California AG Kamala Harris on usable privacy

Yesterday, I attended the Stanford Cyber Initiative’s event with California Attorney General Kamala Harris. It was about the AG’s office release of the 2015 Data Breach report. Much of the talk resonated with legal design: how to make privacy policies and other legal rules and terms around data privacy more accessible to lay users.

Kamala Harris on Usable Privacy Policies

Here are my notes from the talk:

Privacy policies are impenetrable to most users — people don’t really read, there is not meaningful notice and consent through traditional privacy policies.

We live in a world with many new factors that increase the need for effective, usable privacy policies — because the gathering of data is at an unprecedented scale, and the risk of it being accessed by bad actors is increasingly high:

  • More mobile usage, lots of data collection about so many things
  • Internet of things, more devices connected to the Internet and potentially hacked
  • Big data, huge amounts of data points gathered together and coordinated
  • Sophisticated hackers, who can access devices and data sources, and use it in criminal activities

There are millions of data privacy breaches, affecting 49 million Californians are affected. Exponentially more consumers are being impacted — for their credit cards, social security numbers, and personal records. Physical breaches are going down in number — it’s malware and hacking.

Organizations need to sharpen their security skills, and put in more consumer protection. Let’s be smart, preventative and proactive. Here’s what can we do for Guiding Principles for 21st century privacy protection:

  1. Create user-centered privacy policies, they have to be helpful and informative – -not just a grand gesture. They are written by lawyers for lawyers. That is a problem. We need to apply the same creativity that goes into great websites that help people understand privacy implications — especially on the core issues that people really want to know.
  2. Give consumers more control. They shouldn’t have all or nothing — there is gray space, so there should be more choices about what exactly is being tracked and when. The all or nothing approach to data collection is a false choice.
  3. Let’s improve the privacy settings default.
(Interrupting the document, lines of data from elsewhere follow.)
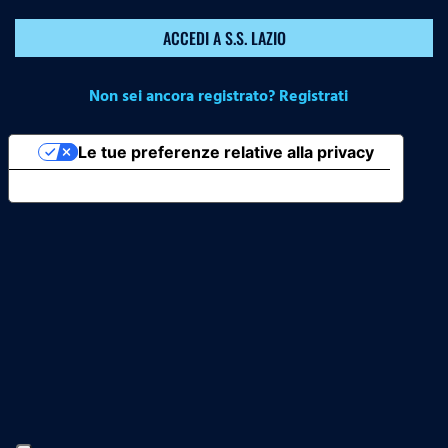
ACCEDI A S.S. LAZIO
Non sei ancora registrato? Registrati
Le tue preferenze relative alla privacy
Informativa sulla raccolta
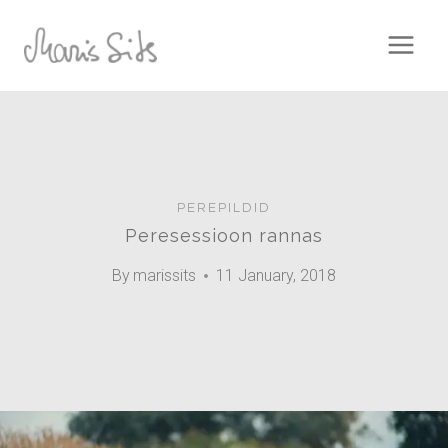
Skip
to
content
PEREPILDID
Peresessioon rannas
By
marissits
11 January, 2018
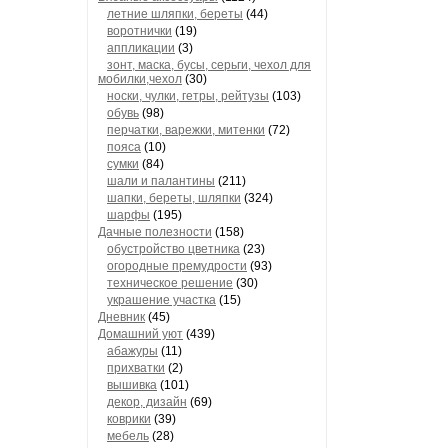
летние шляпки, береты
(44)
воротнички
(19)
аппликации
(3)
зонт, маска, бусы, серьги, чехол для
мобилки,чехол
(30)
носки, чулки, гетры, рейтузы
(103)
обувь
(98)
перчатки, варежки, митенки
(72)
пояса
(10)
сумки
(84)
шали и палантины
(211)
шапки, береты, шляпки
(324)
шарфы
(195)
Дачные полезности
(158)
обустройство цветника
(23)
огородные премудрости
(93)
техническое решение
(30)
украшение участка
(15)
Дневник
(45)
Домашний уют
(439)
абажуры
(11)
прихватки
(2)
вышивка
(101)
декор, дизайн
(69)
коврики
(39)
мебель
(28)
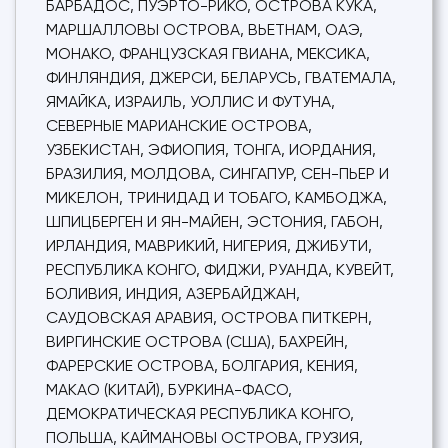
БАРБАДОС, ПУЭРТО-РИКО, ОСТРОВА КУКА,
МАРШАЛЛОВЫ ОСТРОВА, ВЬЕТНАМ, ОАЭ,
МОНАКО, ФРАНЦУЗСКАЯ ГВИАНА, МЕКСИКА,
ФИНЛЯНДИЯ, ДЖЕРСИ, БЕЛАРУСЬ, ГВАТЕМАЛА,
ЯМАЙКА, ИЗРАИЛЬ, УОЛЛИС И ФУТУНА,
СЕВЕРНЫЕ МАРИАНСКИЕ ОСТРОВА,
УЗБЕКИСТАН, ЭФИОПИЯ, ТОНГА, ИОРДАНИЯ,
БРАЗИЛИЯ, МОЛДОВА, СИНГАПУР, СЕН-ПЬЕР И
МИКЕЛОН, ТРИНИДАД И ТОБАГО, КАМБОДЖА,
ШПИЦБЕРГЕН И ЯН-МАЙЕН, ЭСТОНИЯ, ГАБОН,
ИРЛАНДИЯ, МАВРИКИЙ, НИГЕРИЯ, ДЖИБУТИ,
РЕСПУБЛИКА КОНГО, ФИДЖИ, РУАНДА, КУВЕЙТ,
БОЛИВИЯ, ИНДИЯ, АЗЕРБАЙДЖАН,
САУДОВСКАЯ АРАВИЯ, ОСТРОВА ПИТКЕРН,
ВИРГИНСКИЕ ОСТРОВА (США), БАХРЕЙН,
ФАРЕРСКИЕ ОСТРОВА, БОЛГАРИЯ, КЕНИЯ,
МАКАО (КИТАЙ), БУРКИНА-ФАСО,
ДЕМОКРАТИЧЕСКАЯ РЕСПУБЛИКА КОНГО,
ПОЛЬША, КАЙМАНОВЫ ОСТРОВА, ГРУЗИЯ,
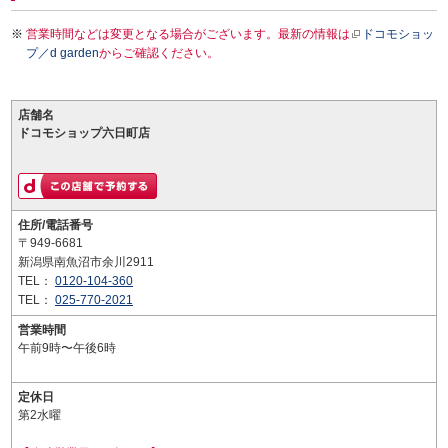
営業時間などは変更となる場合がございます。最新の情報は
ドコモショッ
プ／d garden
からご確認ください。
店舗名
ドコモショップ六日町店
住所/電話番号
〒949-6681
新潟県南魚沼市余川2911
TEL：
0120-104-360
TEL：
025-770-2021
営業時間
午前9時〜午後6時
定休日
第2水曜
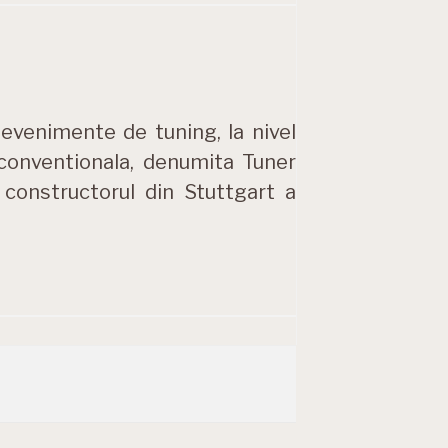
evenimente de tuning, la nivel
conventionala, denumita Tuner
 constructorul din Stuttgart a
As our devices travel with us, everywhere we go — let’s choose default settings that don’t expose users to risk. There should be opt-in for data collection, rather than opt-out.
  4. Ensure reasonable security. As the report outlines, there are minimum standards.

The government has the power to convene. Where the government invites industry — how do we solve this — the industry isn’t excited to come in but they do. There is a strong role for industry to play in solving this problem.

There need to be consequences and liability when people commit crimes. Perhaps it’s about more enforcement, in addition to public education.

“We in government” do not like to share our data. We hold on it, even when it’s not confidential and there is nonlegal need to hold onto it. Government is about public health, public safety, public welfare. We have so much data about it, and we could be using the data to make better policies around all of it. But the government holds on it, because they are afraid of transparency — people picking it apart. It makes the government vulnerable, and they don’t like to feel vulnerable.

The open data movement is about making these data sets more open, and collaborate with it. So researchers and journalists can test their hypotheses, find places there need to be new interventions, and where we stand it. We can approach intractable issues from non-ideological standpoints, be cold-blooded and unburdened by ideology. If we start to examine policies by data points and ROI, we can have more effective policy.